● Stored records
Segment Open
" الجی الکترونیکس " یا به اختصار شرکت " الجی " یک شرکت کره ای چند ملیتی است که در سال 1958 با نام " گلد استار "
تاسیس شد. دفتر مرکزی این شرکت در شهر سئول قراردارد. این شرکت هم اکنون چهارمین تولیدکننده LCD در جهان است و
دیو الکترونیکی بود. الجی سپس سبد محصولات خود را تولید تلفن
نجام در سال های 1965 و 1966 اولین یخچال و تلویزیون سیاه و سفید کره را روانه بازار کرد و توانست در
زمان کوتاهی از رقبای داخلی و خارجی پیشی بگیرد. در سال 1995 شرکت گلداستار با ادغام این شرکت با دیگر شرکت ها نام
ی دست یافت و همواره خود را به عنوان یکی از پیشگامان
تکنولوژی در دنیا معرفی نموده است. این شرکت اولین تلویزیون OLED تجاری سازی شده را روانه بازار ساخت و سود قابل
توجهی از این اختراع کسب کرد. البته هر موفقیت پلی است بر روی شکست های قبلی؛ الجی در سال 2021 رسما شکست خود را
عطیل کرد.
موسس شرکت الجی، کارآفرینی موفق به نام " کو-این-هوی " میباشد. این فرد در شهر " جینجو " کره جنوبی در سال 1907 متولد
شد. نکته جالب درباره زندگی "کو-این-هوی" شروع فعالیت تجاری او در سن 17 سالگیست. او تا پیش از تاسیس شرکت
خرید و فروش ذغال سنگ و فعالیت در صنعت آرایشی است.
Segment Closed
● Exercise brief
An exact copy of every record above is needed. Write it out word for word.

● Result below
" الجی الکترونیکس " یا به اختصار شرکت " الجی " یک شرکت کره ای چند ملیتی است که در سال 1958 با نام " گلد استار "
تاسیس شد. دفتر مرکزی این شرکت در شهر سئول قراردارد. این شرکت هم اکنون چهارمین تولیدکننده LCD در جهان است و
دیو الکترونیکی بود. الجی سپس سبد محصولات خود را تولید تلفن
نجام در سال های 1965 و 1966 اولین یخچال و تلویزیون سیاه و سفید کره را روانه بازار کرد و توانست در
زمان کوتاهی از رقبای داخلی و خارجی پیشی بگیرد. در سال 1995 شرکت گلداستار با ادغام این شرکت با دیگر شرکت ها نام
ی دست یافت و همواره خود را به عنوان یکی از پیشگامان
تکنولوژی در دنیا معرفی نموده است. این شرکت اولین تلویزیون OLED تجاری سازی شده را روانه بازار ساخت و سود قابل
توجهی از این اختراع کسب کرد. البته هر موفقیت پلی است بر روی شکست های قبلی؛ الجی در سال 2021 رسما شکست خود را
عطیل کرد.
موسس شرکت الجی، کارآفرینی موفق به نام " کو-این-هوی " میباشد. این فرد در شهر " جینجو " کره جنوبی در سال 1907 متولد
شد. نکته جالب درباره زندگی "کو-این-هوی" شروع فعالیت تجاری او در سن 17 سالگیست. او تا پیش از تاسیس شرکت
خرید و فروش ذغال سنگ و فعالیت در صنعت آرایشی است.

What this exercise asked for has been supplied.